There was little hesitation in choosing the first place. The pathos and suspense in this story are arresting and clearly deserving of the highest award.”

The story has since been published in audio form at the Tales to Terrify podcast, narrated by Matt Dovey.

You can read an interview with me, which originally appeared on the Midnight Echo website, official magazine of the Australian Horror Writers Association.

 

Here’s a sample:

“The crack in the window let in the ghosts. They came with the night breeze, whistling their mourning songs and carrying with them the stink of rotten water that lay across the paddocks, down past the crooked fence that bent and bowed where the earth had sunk away to let the sea creep closer. Where the salt ate the grass brown, then grey, before the water swallowed it up.

Morgan didn’t fear the ghosts, not anymore. They didn’t eat much, no more than thin slices of his soul like dry skin flaking away, the used and barren parts, the brittle things that were no longer any use to him. Memories of bone and blood and heart, of lost things forgotten. People, mostly, from days when there were no ghosts, no rotten sea, no creeping death and the things that lurched up from the water under night’s shadow to feed.

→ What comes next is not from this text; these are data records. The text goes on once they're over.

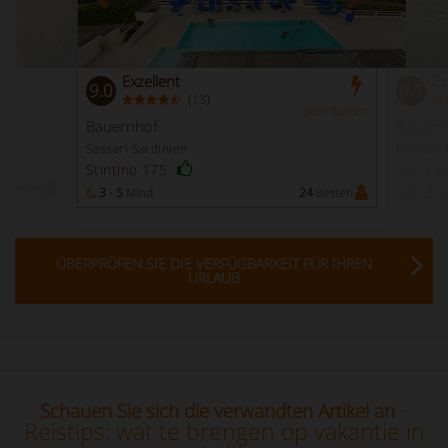
Exzellent
Ex
9.0
9.1
(
)
13
Jetzt Buchen
Bauernhof
Bauern
Sassari Sardinien
Firenze 
San Cas
Stintino 175
2
Betten
3 - 5
Mind
24
Betten
1 - 3
Mi
ÜBERPRÜFEN SIE DIE VERFÜGBARKEIT FÜR IHREN
URLAUB
-
Schauen Sie sich die verwandten Artikel an
Reistips: wat te brengen op vakantie in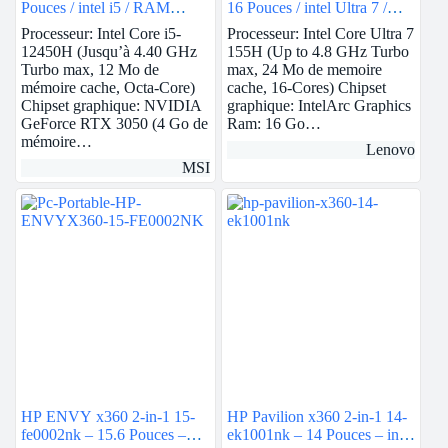
Pouces / intel i5 / RAM
16 Pouces / intel Ultra 7 /
16Go / 512Go SSD / Nvidia
RAM 16Go / 512Go SSD /
Processeur: Intel Core i5-
Processeur: Intel Core Ultra 7
RTX 3050
Intel Arc Graphics
12450H (Jusqu’à 4.40 GHz
155H (Up to 4.8 GHz Turbo
Turbo max, 12 Mo de
max, 24 Mo de memoire
mémoire cache, Octa-Core)
cache, 16-Cores) Chipset
Chipset graphique: NVIDIA
graphique: IntelArc Graphics
GeForce RTX 3050 (4 Go de
Ram: 16 Go…
mémoire…
Lenovo
MSI
HP ENVY x360 2-in-1 15-
HP Pavilion x360 2-in-1 14-
fe0002nk – 15.6 Pouces –
ek1001nk – 14 Pouces – intel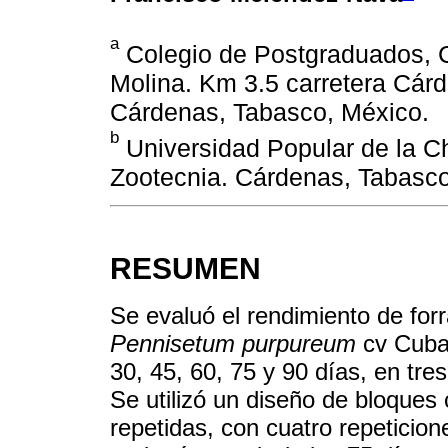
a
Colegio de Postgraduados, C
Molina. Km 3.5 carretera Cár
Cárdenas, Tabasco, México.
b
Universidad Popular de la C
Zootecnia. Cárdenas, Tabasco
RESUMEN
Se evaluó el rendimiento de forra
Pennisetum purpureum
cv Cuba 
30, 45, 60, 75 y 90 días, en tres
Se utilizó un diseño de bloques
repetidas, con cuatro repeticion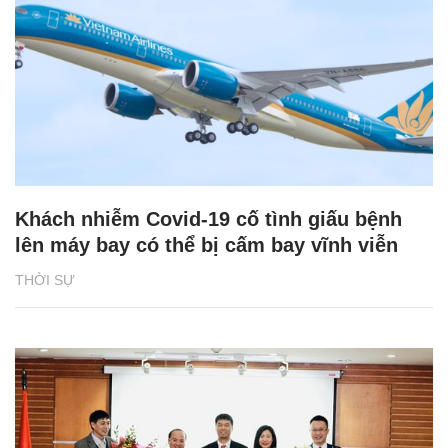
Khách nhiễm Covid-19 cố tình giấu bệnh
lên máy bay có thể bị cấm bay vĩnh viễn
THỜI SỰ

For Morgan, nights were for hugging little Sarah close, keeping her warm and safe. For half-sleeping, half-watching, half-dreaming. For never forgetting everything Dad had told him, before Dad hadn’t come home. About always looking out for yourself first. About not trusting anyone. About never, ever going out after dark.

He didn’t know why the dead ones feared the light, and now there was no-one left who could tell him, anyway. All he had left was Sarah, and Dad’s lessons, about finding and storing food and water, about where to hit a man with a hammer so he doesn’t get back up, and how the dead ones might be able to sniff you out but they’re slow, damned slow, so don’t try to fight them, just run away, but not so fast that you get puffed and they catch you up.

Dad had all the answers. Dad knew how to survive.

But Dad hadn’t come home.

So Morgan watched the night, and listened, and slept and dreamed, and woke shivering, and checked that little Sarah was warm and safe, like Dad would’ve done, because Dad had loved Sarah, loved her more than him, he was sure. Now it was Morgan’s job to love her. Rule number two, always look after your family. Yourself first, then family. And don’t trust anyone else.”